* EXERCISE GOAL *
Your answer must be an exact retyping of the line containing "Zakaj je počitniško delo koristno?" and every line after it through the end of the records below, with no pictures and nothing else.

Extracted records
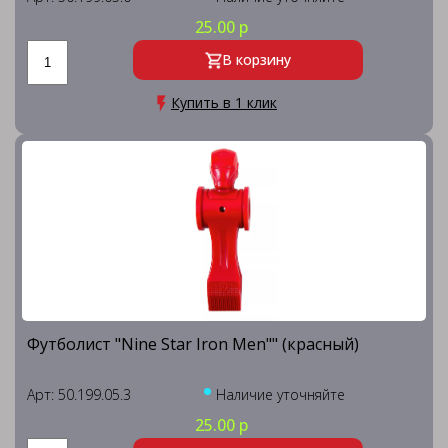
25.00 р
В корзину
Купить в 1 клик
Футболист "Nine Star Iron Men"" (красный)
Арт: 50.199.05.3
Наличие уточняйте
25.00 р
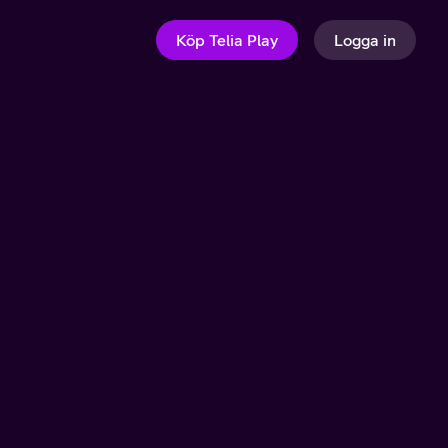
Köp Telia Play
Logga in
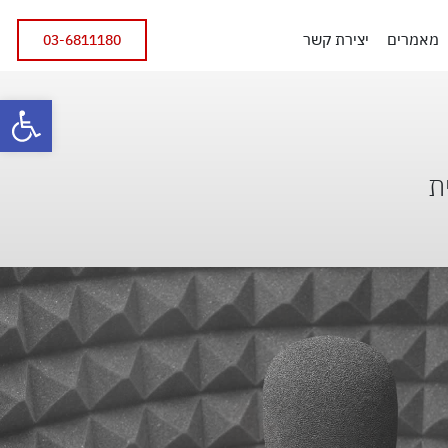
מאמרים
יצירת קשר
03-6811180
פתח
ת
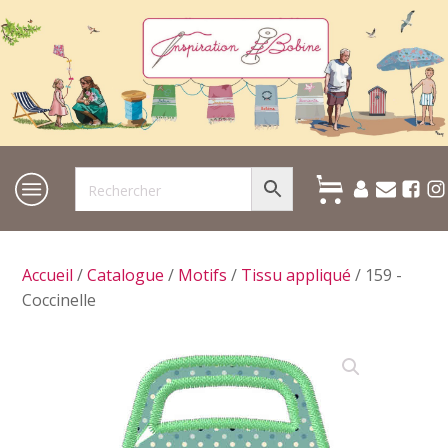
Accueil
/
Catalogue
/
Motifs
/
Tissu appliqué
/ 159 -
Coccinelle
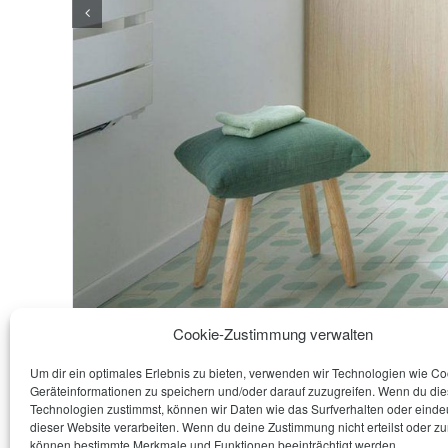
Cookie-Zustimmung verwalten
Um dir ein optimales Erlebnis zu bieten, verwenden wir Technologien wie C
Geräteinformationen zu speichern und/oder darauf zuzugreifen. Wenn du di
Technologien zustimmst, können wir Daten wie das Surfverhalten oder eindeu
dieser Website verarbeiten. Wenn du deine Zustimmung nicht erteilst oder zu
können bestimmte Merkmale und Funktionen beeinträchtigt werden.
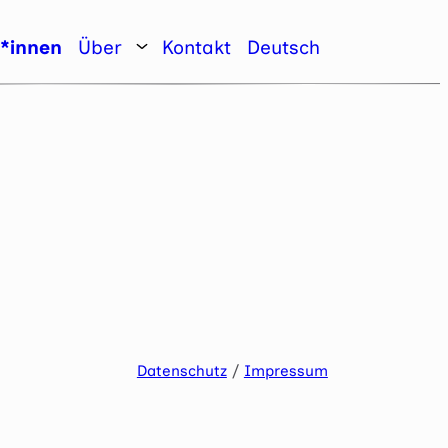
r*innen
Über
Kontakt
Deutsch
Datenschutz
/
Impressum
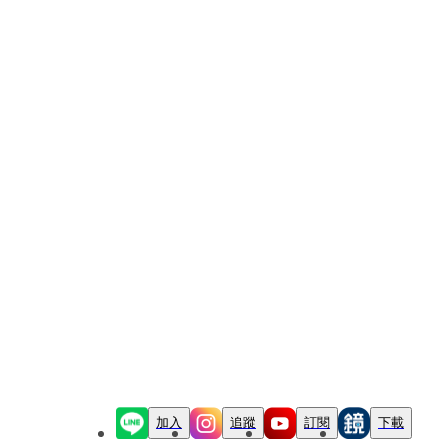
加入
追蹤
訂閱
下載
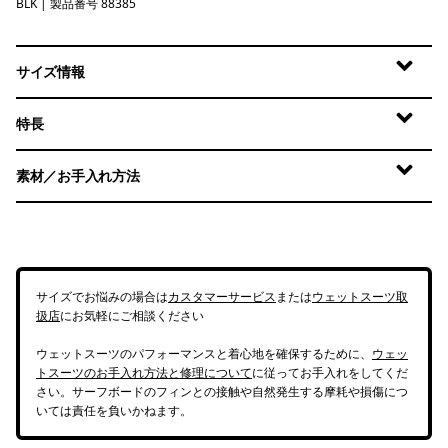
BLK
Black
| 製品番号 88385
サイズ情報
特長
素材／お手入れ方法
サイズでお悩みの場合は
カスタマーサービス
または
ウェットスーツ取
扱店
にお気軽にご相談ください
ウェットスーツのパフォーマンスと着心地を確保するために、
ウェッ
トスーツのお手入れ方法と修理について
に従ってお手入れをしてくだ
さい。サーフボードのフィンとの接触や自然発生する摩耗や損傷につ
いては責任を負いかねます。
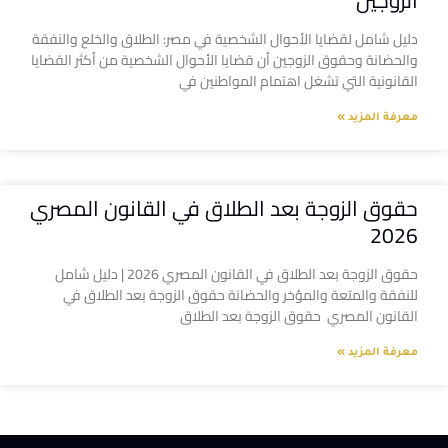
الزوجين
دليل شامل لقضايا الأحوال الشخصية في مصر: الطلاق والخلع والنفقة
والحضانة وحقوق الزوجين أن قضايا الأحوال الشخصية من أكثر القضايا
القانونية التي تشغل اهتمام المواطنين في
معرفة المزيد »
حقوق الزوجة بعد الطلاق في القانون المصري
2026
حقوق الزوجة بعد الطلاق في القانون المصري 2026 | دليل شامل
للنفقة والمتعة والمؤخر والحضانة حقوق الزوجة بعد الطلاق في
القانون المصري حقوق الزوجة بعد الطلاق
معرفة المزيد »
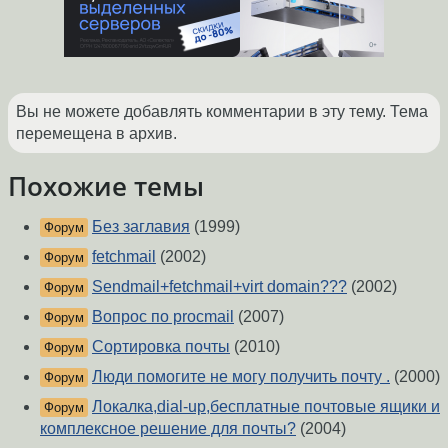
Вы не можете добавлять комментарии в эту тему. Тема
перемещена в архив.
Похожие темы
Без заглавия
(1999)
Форум
fetchmail
(2002)
Форум
Sendmail+fetchmail+virt domain???
(2002)
Форум
Вопрос по procmail
(2007)
Форум
Сортировка почты
(2010)
Форум
Люди помогите не могу получить почту .
(2000)
Форум
Локалка,dial-up,бесплатные почтовые ящики и
Форум
комплексное решение для почты?
(2004)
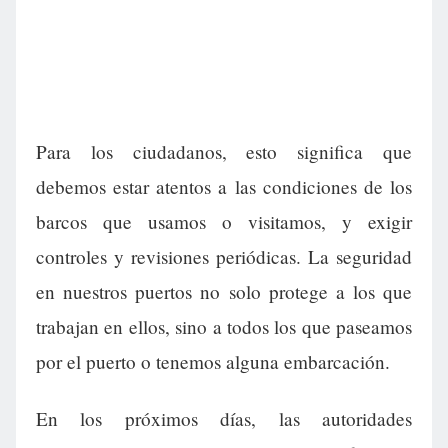
Para los ciudadanos, esto significa que
debemos estar atentos a las condiciones de los
barcos que usamos o visitamos, y exigir
controles y revisiones periódicas. La seguridad
en nuestros puertos no solo protege a los que
trabajan en ellos, sino a todos los que paseamos
por el puerto o tenemos alguna embarcación.
En los próximos días, las autoridades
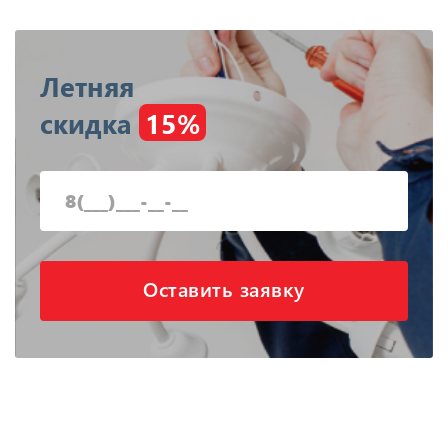
Летняя
скидка
15%
Оставить заявку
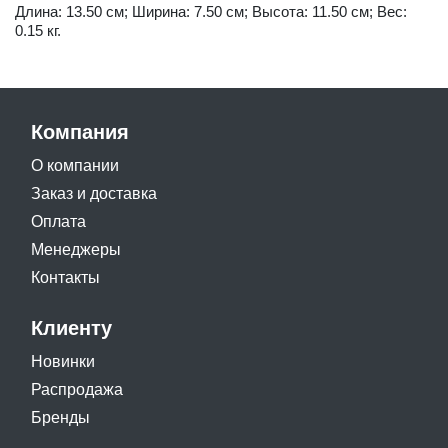
Длина: 13.50 см; Ширина: 7.50 см; Высота: 11.50 см; Вес:
0.15 кг.
Компания
О компании
Заказ и доставка
Оплата
Менеджеры
Контакты
Клиенту
Новинки
Распродажа
Бренды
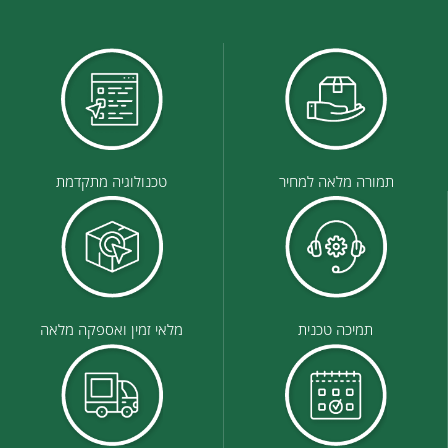
תמורה מלאה למחיר
טכנולוגיה מתקדמת
תמיכה טכנית
מלאי זמין ואספקה מלאה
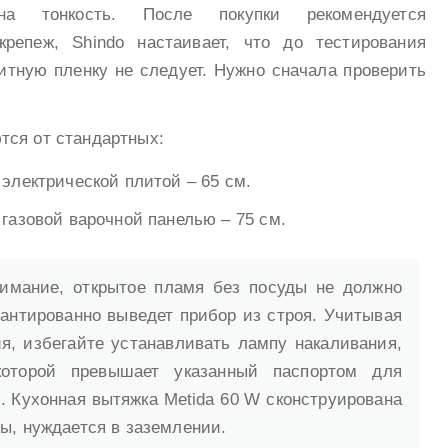
на тонкость. После покупки рекомендуется
крепеж, Shindo настаивает, что до тестирования
итную пленку не следует. Нужно сначала проверить
тся от стандартных:
электрической плитой – 65 см.
газовой варочной панелью – 75 см.
имание, открытое пламя без посуды не должно
рантированно выведет прибор из строя. Учитывая
я, избегайте устанавливать лампу накаливания,
оторой превышает указанный паспортом для
. Кухонная вытяжка Metida 60 W сконструирована
ты, нуждается в заземлении.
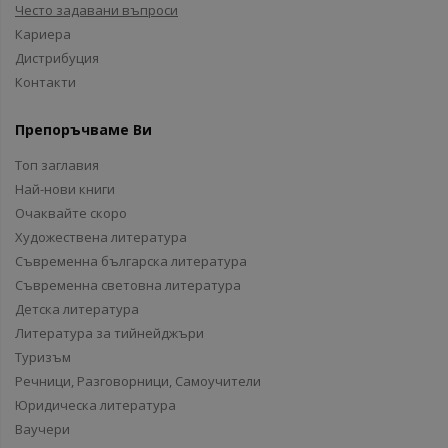
Често задавани въпроси
Кариера
Дистрибуция
Контакти
Препоръчваме Ви
Топ заглавия
Най-нови книги
Очаквайте скоро
Художествена литература
Съвременна българска литература
Съвременна световна литература
Детска литература
Литература за тийнейджъри
Туризъм
Речници, Разговорници, Самоучители
Юридическа литература
Ваучери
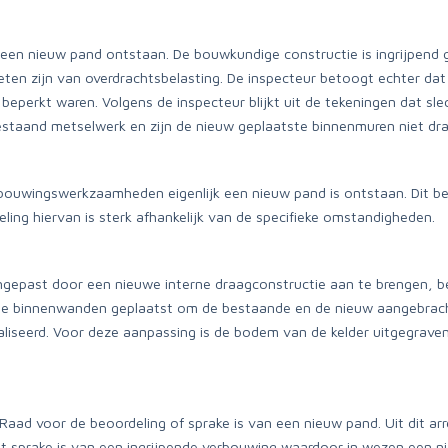
en nieuw pand ontstaan. De bouwkundige constructie is ingrijpend g
oeten zijn van overdrachtsbelasting. De inspecteur betoogt echter da
perkt waren. Volgens de inspecteur blijkt uit de tekeningen dat sle
estaand metselwerk en zijn de nieuw geplaatste binnenmuren niet dr
bouwingswerkzaamheden eigenlijk een nieuw pand is ontstaan. Dit be
ling hiervan is sterk afhankelijk van de specifieke omstandigheden.
ngepast door een nieuwe interne draagconstructie aan te brengen, 
gende binnenwanden geplaatst om de bestaande en de nieuw aangebrach
ealiseerd. Voor deze aanpassing is de bodem van de kelder uitgegrave
Raad voor de beoordeling of sprake is van een nieuw pand. Uit dit ar
 sprake is van een ingrijpende verbouwing waardoor in wezen een ni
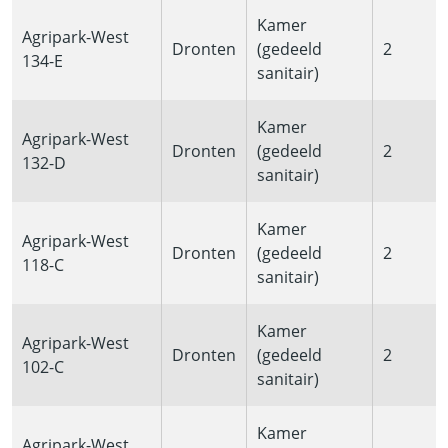
Kamer
Agripark-West
Dronten
(gedeeld
2
134-E
sanitair)
Kamer
Agripark-West
Dronten
(gedeeld
2
132-D
sanitair)
Kamer
Agripark-West
Dronten
(gedeeld
2
118-C
sanitair)
Kamer
Agripark-West
Dronten
(gedeeld
2
102-C
sanitair)
Kamer
Agripark-West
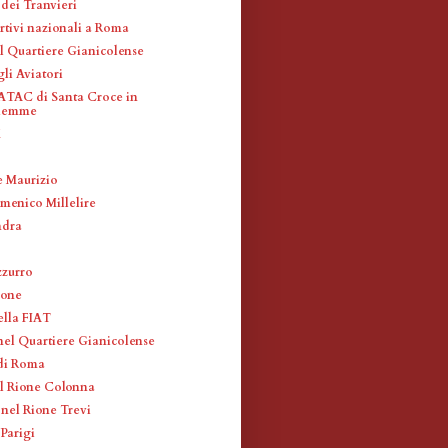
 dei Tranvieri
rtivi nazionali a Roma
l Quartiere Gianicolense
li Aviatori
ATAC di Santa Croce in
alemme
M
e Maurizio
menico Millelire
ndra
zzurro
cone
ella FIAT
nel Quartiere Gianicolense
di Roma
el Rione Colonna
 nel Rione Trevi
Parigi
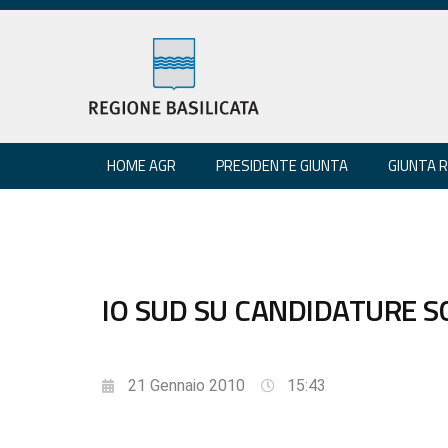
HOME AGR
PRESIDENTE GIUNTA
GIUNTA 
IO SUD SU CANDIDATURE S
21 Gennaio 2010
15:43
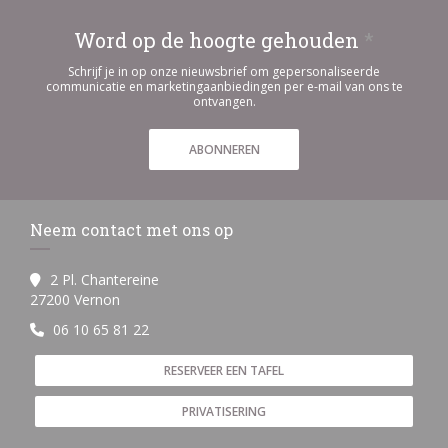
Word op de hoogte gehouden
*
Schrijf je in op onze nieuwsbrief om gepersonaliseerde
communicatie en marketingaanbiedingen per e-mail van ons te
ontvangen.
ABONNEREN
Neem contact met ons op
2 Pl. Chantereine
((opent in een nieuw venster))
27200 Vernon
06 10 65 81 22
RESERVEER EEN TAFEL
PRIVATISERING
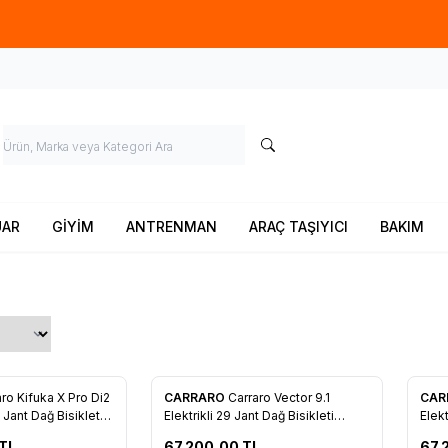
Ücretsiz kargo fırsatı -
900 TL
üzeri siparişlerde
UAR
GİYİM
ANTRENMAN
ARAÇ TAŞIYICI
BAKIM
ro Kifuka X Pro Di2
CARRARO
Carraro Vector 9.1
CAR
Ekle
Favorilere Ekle
Fav
9 Jant Dağ Bisikleti
Elektrikli 29 Jant Dağ Bisikleti
Elekt
44cm
40c
TL
67.200,00
TL
67.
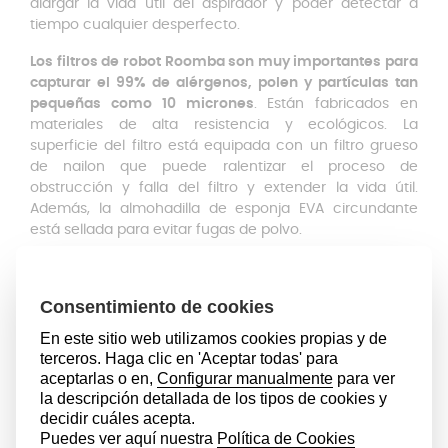
alargar la vida útil del aspirador y poder detectar a
tiempo cualquier desperfecto.
Los filtros de robot Roomba son muy importantes para
capturar el 99% de alérgenos, polen y partículas tan
pequeñas como 10 micrones
. Están fabricados en
materiales de alta resistencia y ecológicos. La
superficie del filtro está equipada con un filtro grueso
de nailon que puede ralentizar el proceso de
obstrucción y falla del filtro y extender la vida útil.
Además, la almohadilla de esponja EVA circundante
está sellada para evitar fugas de polvo.
Este pack contiene 6 filtros de alta eficiencia para
iRobot Roomba compatible con las series 800 y 900
.
Antes de comprar este repuesto asegúrate de que es
compatible con tu iRobot Roomba. Si tu aspirador no es
de las series 800 o 900, este repuesto no te servirá.
Es importante mantener los electrodomésticos en
perfecto estado y
desde Anakel Home recomendamos
cambiar los filtros de robot Roomba cada dos meses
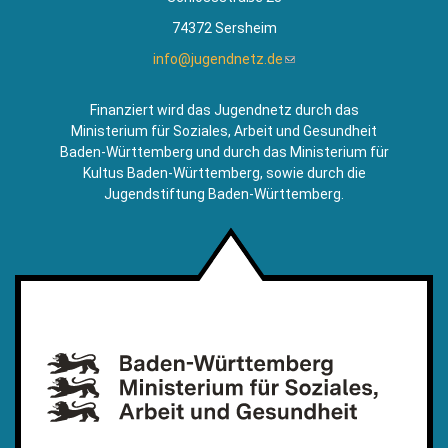
74372 Sersheim
info@jugendnetz.de
(Link
sendet
E-
Finanziert wird das Jugendnetz durch das
Mail)
Ministerium für Soziales, Arbeit und Gesundheit
Baden-Württemberg und durch das Ministerium für
Kultus Baden-Württemberg, sowie durch die
Jugendstiftung Baden-Württemberg.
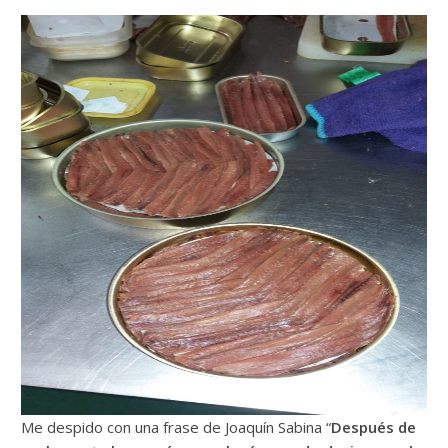
Me despido con una frase de Joaquín Sabina “
Después de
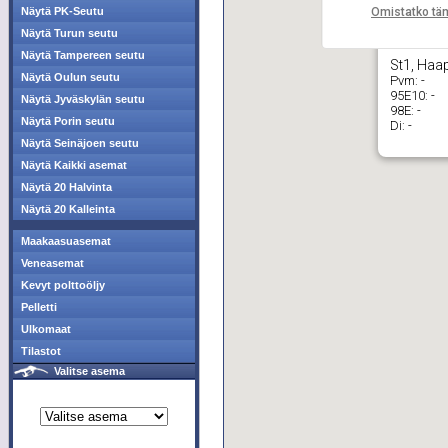
Omistatko tä
Näytä PK-Seutu
Näytä Turun seutu
Näytä Tampereen seutu
St1, Haa
Näytä Oulun seutu
Pvm:
-
95E10:
-
Näytä Jyväskylän seutu
98E:
-
Näytä Porin seutu
Di:
-
Näytä Seinäjoen seutu
Näytä Kaikki asemat
Näytä 20 Halvinta
Näytä 20 Kalleinta
Maakaasuasemat
Veneasemat
Kevyt polttoöljy
Pelletti
Ulkomaat
Tilastot
Valitse asema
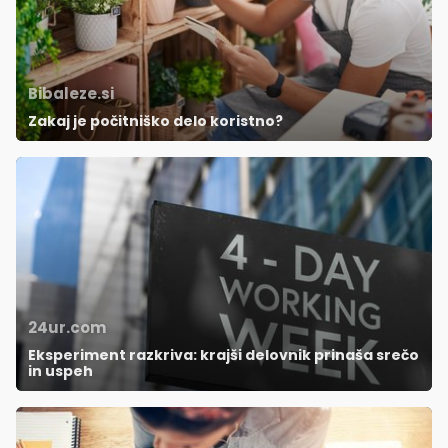
Bibaleze.si
Zakaj je počitniško delo koristno?
24ur.com
Eksperiment razkriva: krajši delovnik prinaša srečo
in uspeh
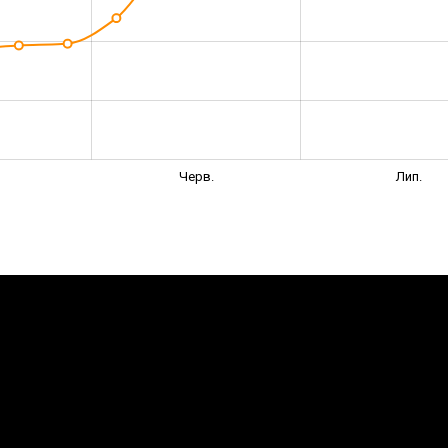
Черв.
Лип.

* WRITTEN ANSWER *
Zakaj je počitniško delo koristno?
24ur.com
Eksperiment razkriva: krajši delovnik prinaša srečo
in uspeh
Черв.
Лип.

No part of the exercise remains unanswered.